Le professionnel affirme qu’il est grand temps de miser sur le tourisme interne en développant des offres susceptibles d’encourager les nationaux à voyager marocain. L’idée est de relever à 50% la part du tourisme domestique qui ne pèse aujourd’hui que 30% dans le chiffre d’affaires du secteur. Cela pourrait constituer une des solutions à court terme, en attendant une véritable relance.

«C’est un véritable drame ce qui arrive encore alors que nous étions déjà dans une situation très difficile !», s’écrie de son côté Jalil Madih, président de l’agence de voyages Alizés Travel, également membre du Morocco Travel DMC et de la Fédération nationale du transport touristique. Pour lui, c’est une hécatombe annoncée qui se confirme. «Nous ne savons plus où donner de la tête. Nous assistons impuissants à des drames familiaux, nos salariés n’arrivent plus à payer les écoles de leurs enfants et leurs logements, plusieurs opérateurs ont mis les clés sous le paillasson, les transporteurs ont vu leurs véhicules saisis pour défaut de paiement… Cela fait pratiquement 22 mois que nous sommes à l’arrêt dans l’indifférence et le silence le plus total des autorités», dénonce-t-il.

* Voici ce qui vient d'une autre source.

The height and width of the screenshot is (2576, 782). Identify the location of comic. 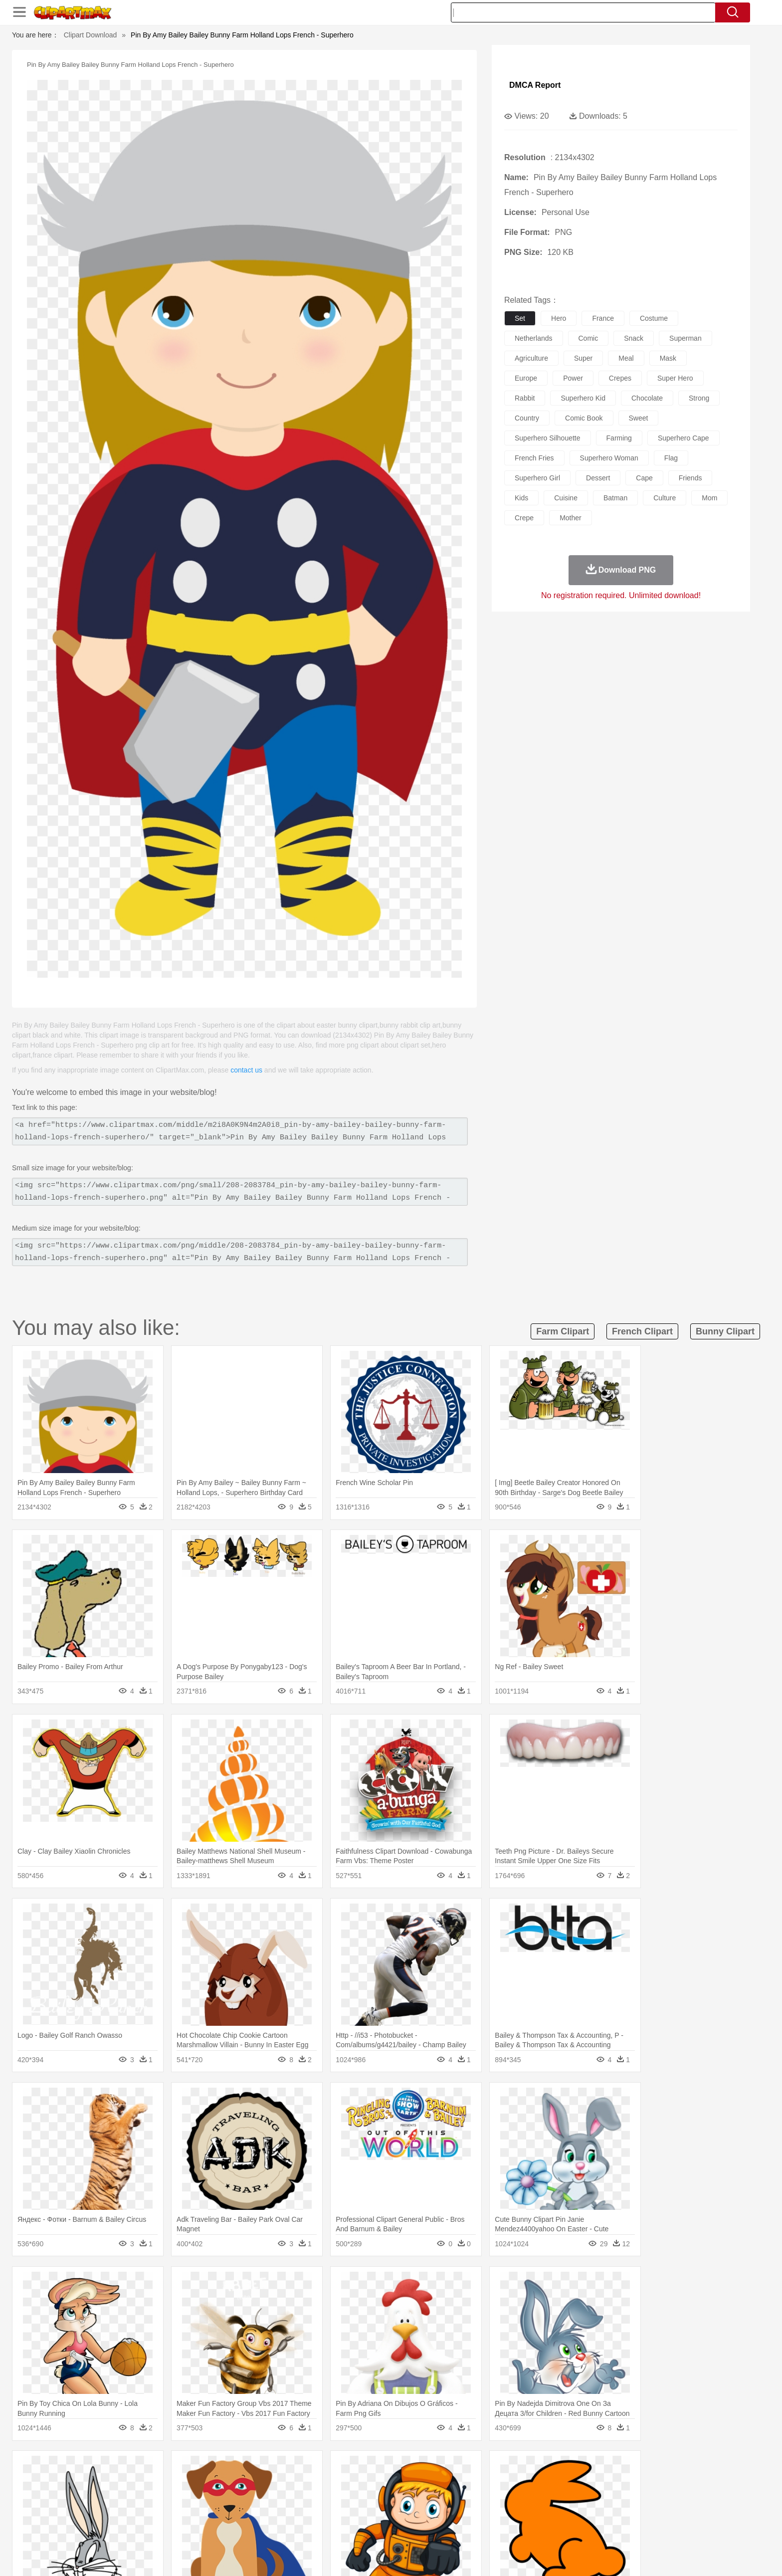 (588, 338).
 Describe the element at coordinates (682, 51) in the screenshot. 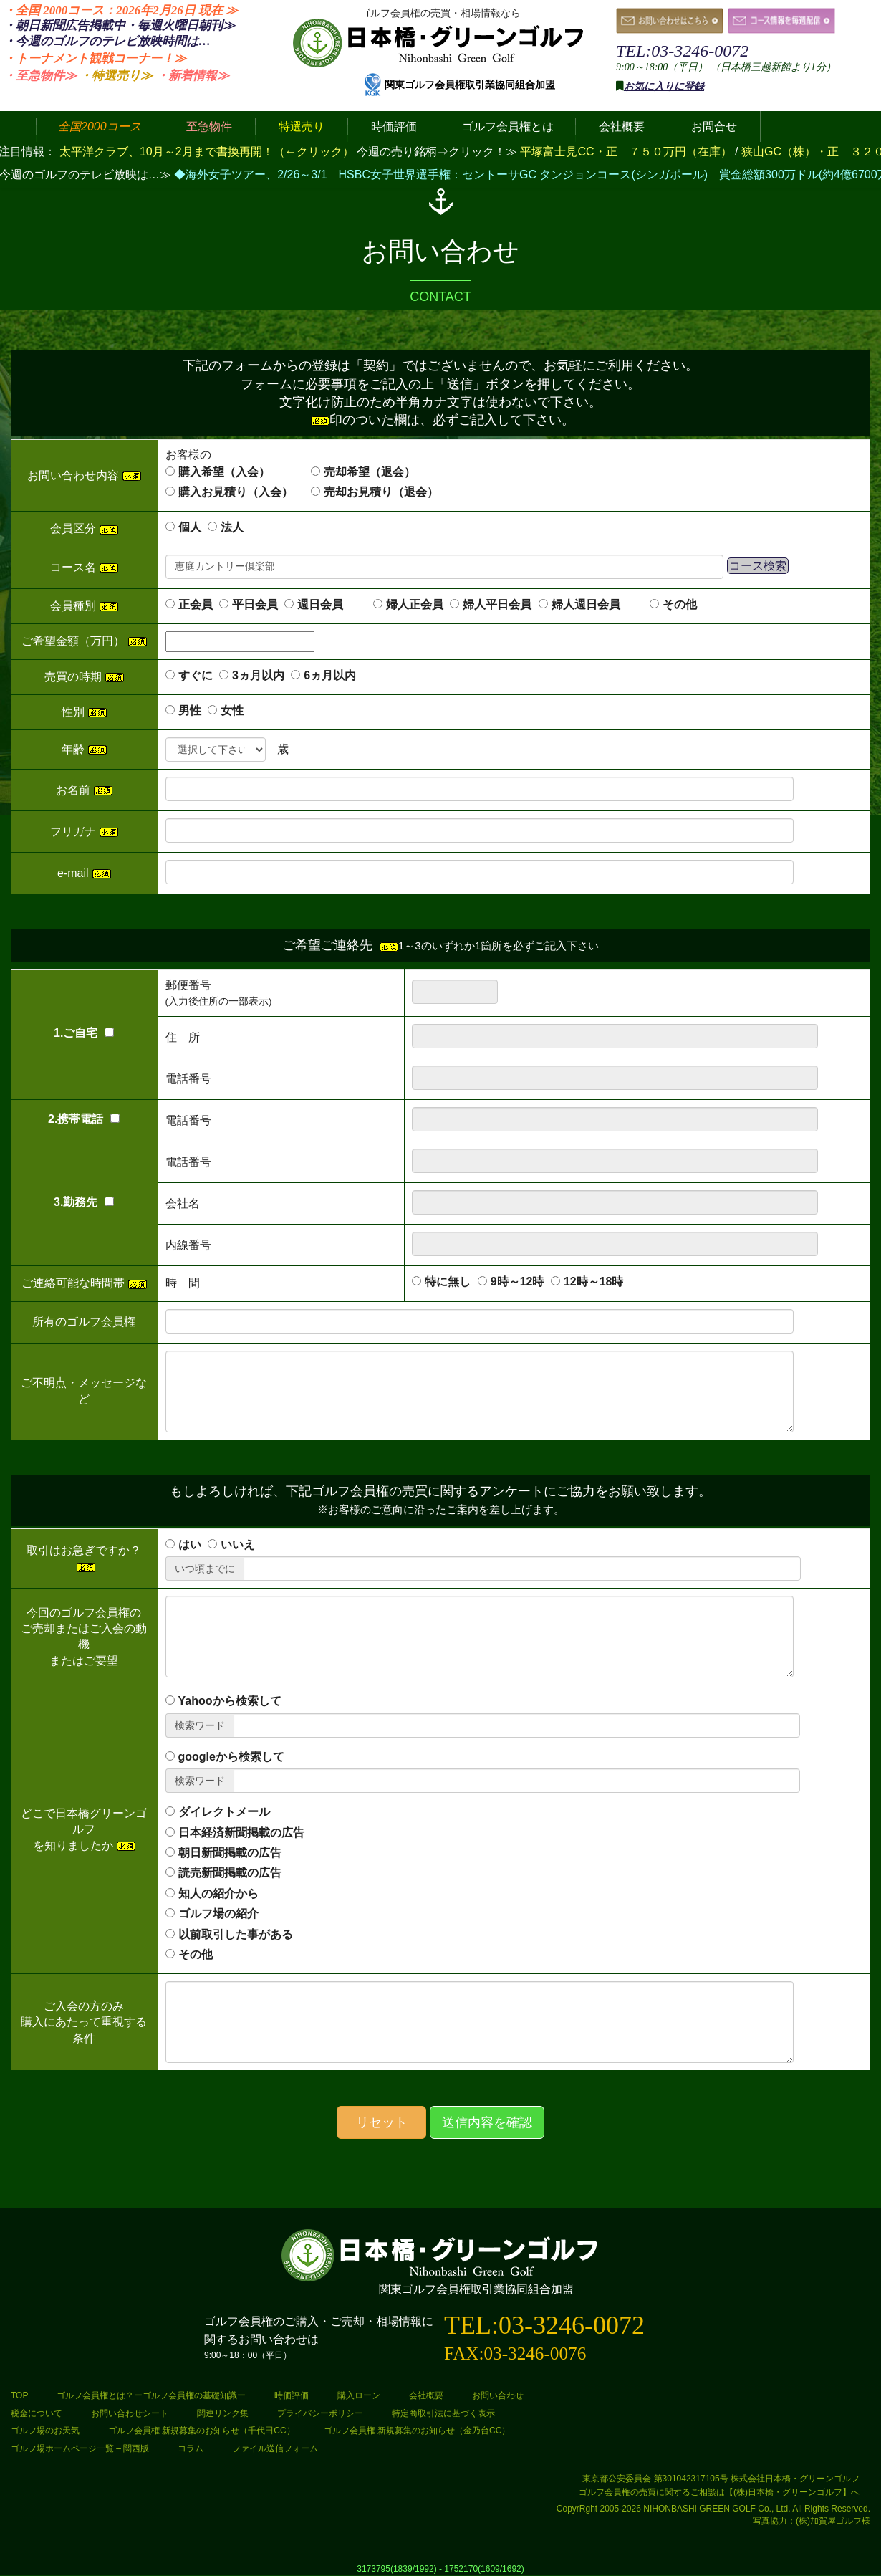 I see `TEL:03-3246-0072` at that location.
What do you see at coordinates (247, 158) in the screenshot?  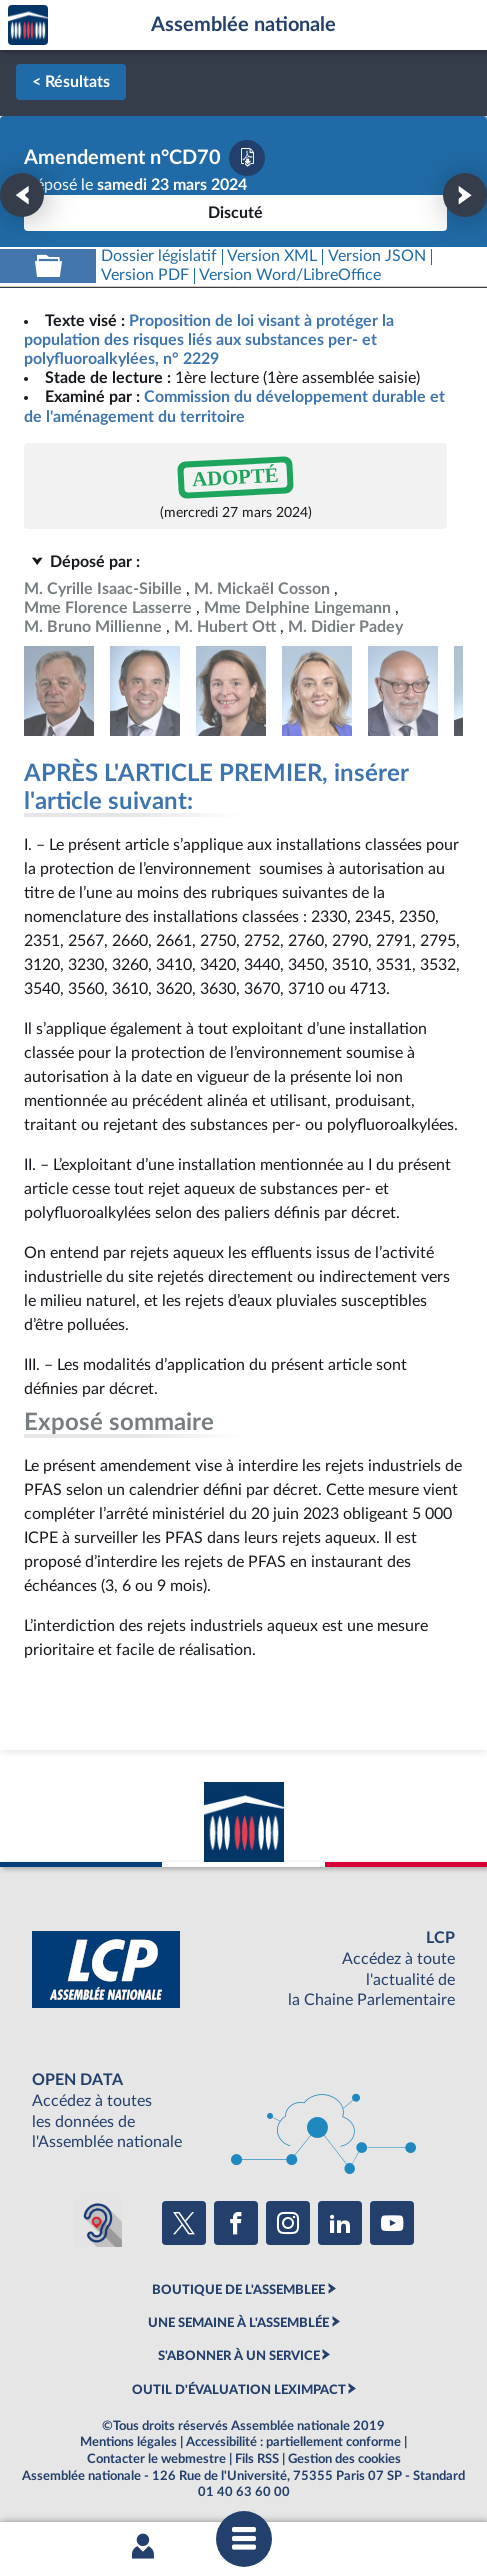 I see `[Télécharger la version PDF]` at bounding box center [247, 158].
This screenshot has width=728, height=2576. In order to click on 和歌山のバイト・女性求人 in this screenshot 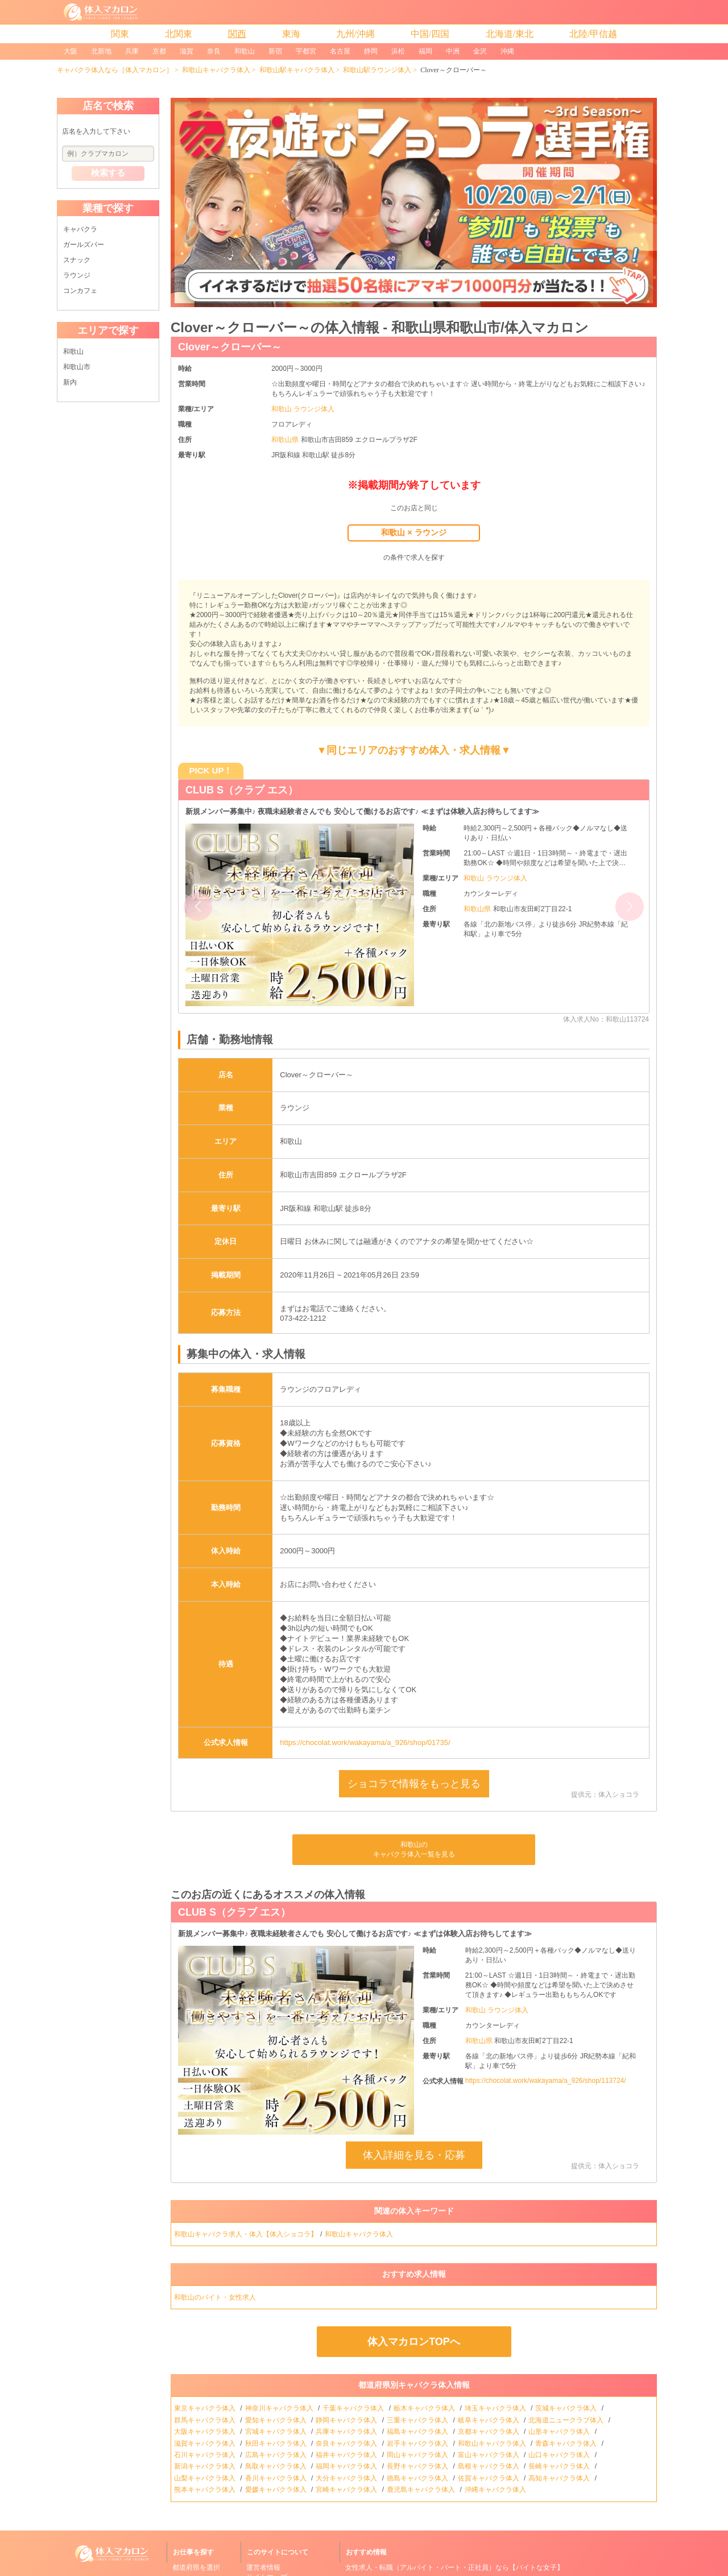 , I will do `click(216, 2297)`. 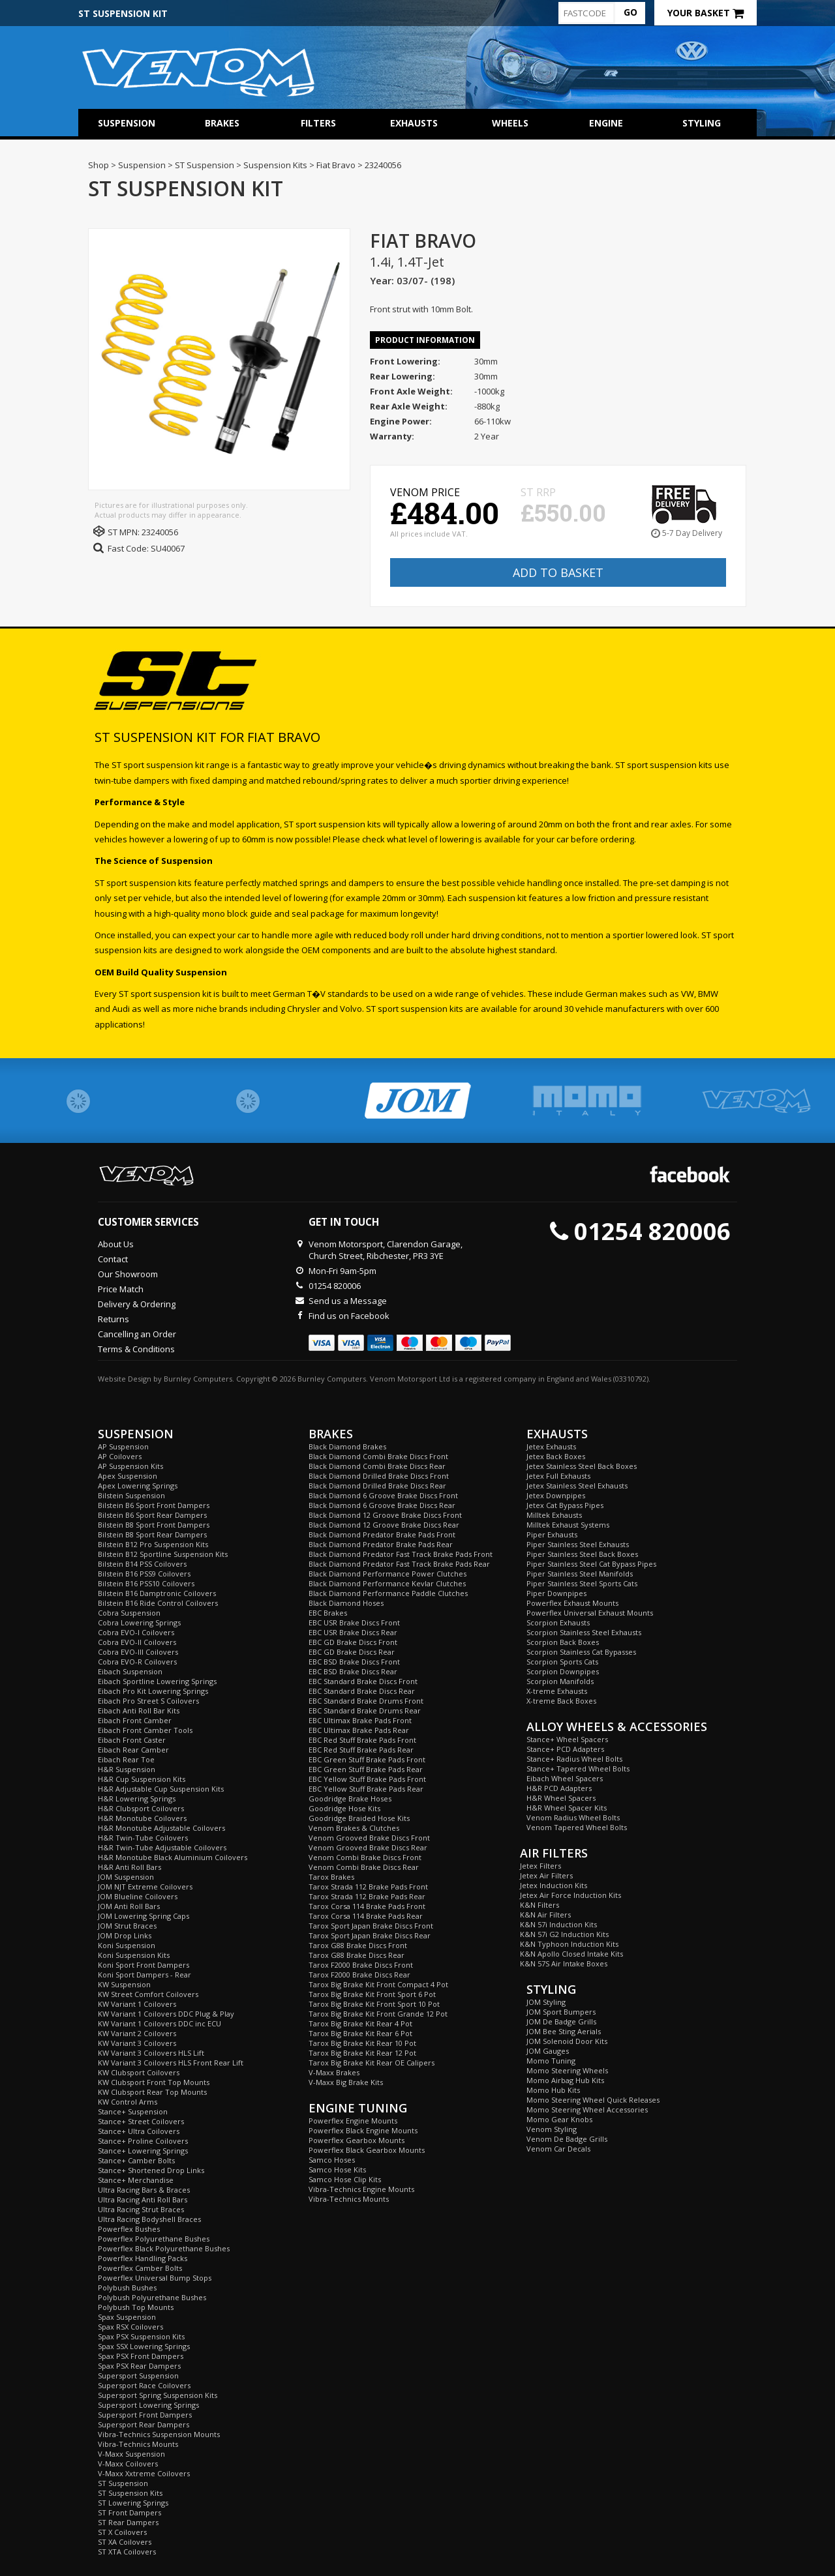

Les professionnels ont apparemment abandonné tout espoir et leur confiance a fini par s’étioler au fil des coups durs. D’autant que les échanges avec le ministère de tutelle n’ont débouché sur «aucun engagement concret» qui laisse entrevoir, sinon une issue, du moins une source d’espoir, se désolent les professionnels.
«On est au bout du rouleau. Les mesures d’accompagnement se font trop attendre alors qu’on est dans l’urgence absolue !», déplore le voyagiste.
Il estime par ailleurs que le tourisme interne n’est pas une solution pour l’activité, puisque les Marocains ne font quasiment jamais appel aux agences de voyages pour leurs voyages à l’intérieur du Royaume. «Le Marocain n’a pas cette culture de passer par une agence pour organiser son voyage à l’intérieur du pays. Ce n’est pas aujourd’hui qu’il va commencer à le faire !», souligne-t-il. «Le tourisme national ne sauvera pas la profession. 80% des voyageurs réservent directement ou via des plateformes comme Booking, et les hôtels reversent 25% de commissions en devise à l’étranger, ce qui est une aberration totale !», s’indigne-t-il.
«Nous sommes en train de mourir à petit feu au vu et au su de tout le monde depuis plusieurs mois. Nous sommes livrés à nous-mêmes en l’absence de mesures urgentes et efficaces pour pouvoir maintenir le nez hors de l’eau. Le point de non-retour n’est plus loin. Et quand il y aura une reprise, personne ne sera là pour l’accompagner», lance Jalil Madih.